LOS ANGELES — Not to put down Stephen Curry and Klay Thompson, or LeBron James, James Harden and Giannis Antetokounmpo, but Kevin Durant is the best player in the NBA.
"He scored 50 points on just 26 shots? He's unstoppable," an NBA executive said after the Golden State Warriors closed out the Los Angeles Clippers in Game 6 on Friday night at Staples Center.
Durant's combination of size (he's still listed at 6'9", but let's not kid, he's a 7-footer), shooting skill and defensive versatility puts him at the head of the pack.

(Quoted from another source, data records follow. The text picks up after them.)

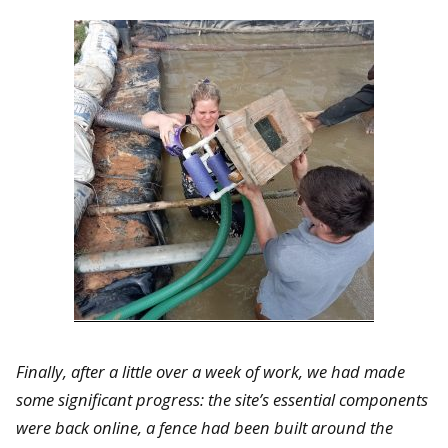
Finally, after a little over a week of work, we had made
some significant progress: the site’s essential components
were back online, a fence had been built around the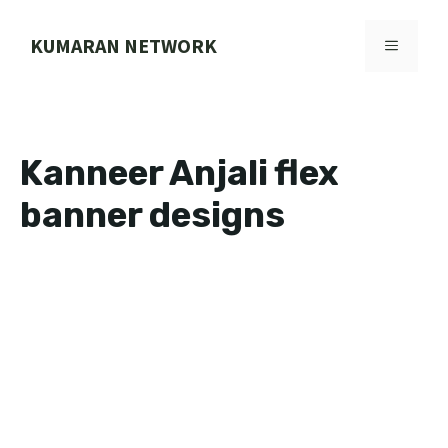
Skip
to
KUMARAN NETWORK
MENU
content
Kanneer Anjali flex
banner designs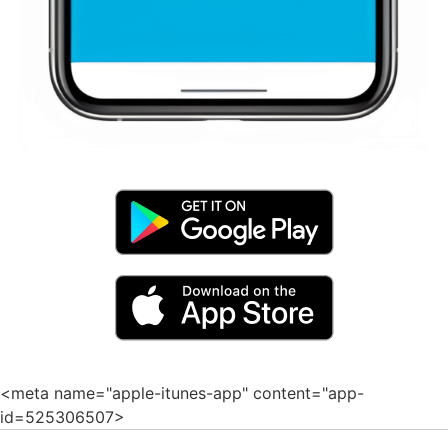
<meta name="apple-itunes-app" content="app-
id=525306507>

Lou Williams, who helped the underdog Clippers steal two wins, gave an honest "game recognizes game" take on the unique challenge Durant represents.
"Sometimes you come across special people, and it doesn't matter what you send to them. There's no scheme. There's no nothing that you can do," Williams said. "[Durant is] one of them."
"He was, like, 'I'm Kevin Durant. Y'all know who I am.' That's like a bold statement to make when you're about to go [against] some guys that's extremely competitive," Williams continued. "And he came out that game and he said, 'I can really shoot over these guys,' and he did it. It wasn't lack of effort on our part. He's an all-world professional, and he proved himself. He proved exactly who people think he is, who he thinks he is himself, and he did it. And you tip your hat off to a guy like that."
Durant was the ninth-leading scorer through the regular season at 26 points per game, but he's sharing the court with the sixth-highest scorer in Stephen Curry at 27.3 per night. Klay Thompson was 20th overall at 21.5.
Now that the playoffs are here, the back-to-back Finals MVP leads the pack at 35 per game.
When asked if Durant is the best player in the league, the NBA executive answered that he liked Damian Lillard but was quickly swayed to Durant after considering the impact he makes on the game defensively.
Durant's coach, Steve Kerr, spoke glowingly of his player after the series-clincher.
"That was one of the great performances I've ever seen in my life. And I've seen some good ones," said Kerr, who played alongside the likes of Michael Jordan and Tim Duncan.
"He just carried us these last couple of games," Kerr continued. "He's the ultimate weapon because there's no defense for Kevin. No matter what anybody does, he can get a good shot. And he knew we needed him badly."
The Warriors have the luxury of three elite scorers/shooters in Curry, Thompson and Durant.
"Yeah, kind of nice having these guys on our team," Kerr said. "They're pretty good."
A Warriors team with Draymond Green, Curry and Thompson would be among the elite in the league, but without Durant, they're vulnerable. They don't survive LeBron James and the Cleveland Cavaliers the last two years (not to mention the Houston Rockets) without Durant carrying them over the threshold.
That's why the "what will KD do this summer?" question has hung over the team all season. Durant can opt out of his final year at $31.5 million to either re-sign or move on to other challenges.
In February, Durant exclaimed, "I just don't trust the media," and "I have nothing to do with the [New York] Knicks," bothered that he faced so many questions about his future when the Warriors were trying to focus on the task at hand.
Ask around the league—agents, executives, players, media, etc.—and you'll get a wide range of opinions on Durant's future. Many believe he'll head to the Knicks. Others say the Brooklyn Nets are the dark horse, or maybe even the Clippers. The Los Angeles Lakers can get to enough cap space to pair James with Durant.
Some sources, fewer in number but not necessarily in validity, think Durant will stay with the Warriors to try to push the club beyond the Jordan Chicago Bulls into Bill Russell Boston Celtics territory.
After the win over the Clippers, Durant tried to describe how and when he knows to take over a game.
"I can't really explain it," Durant said. "I mean, it's just a perfect balance we have. We've been playing with each other. We know each other. We have good chemistry. I know when Steph is going, and he knows when I'm going, and Klay and Dray, all the way down the line."
"We sacrifice shots for each other. We sacrifice opportunities for each other," he added. "And I think Coach and everybody on the team kind of knows how the game is being played and who needs to touch it and what we need to run the offense through."
Durant may leave the Warriors, but he just gave a strong pitch as to why he shouldn't.
Sure, he could head out on his own, but to what end? He'd still need to find new teammates to build chemistry with, as even the best player in the league can't win on his own.
Some speculate he'll join Kyrie Irving somewhere in the Eastern Conference. Maybe so, but what the Warriors have is so unique and so special—specifically because Durant as the best player in the league is surrounded by two of the best shooters in the NBA—he should listen to his own postgame comments.
The Warriors are a once-in-a-generation franchise, and Durant should look to prolong that for as long as possible.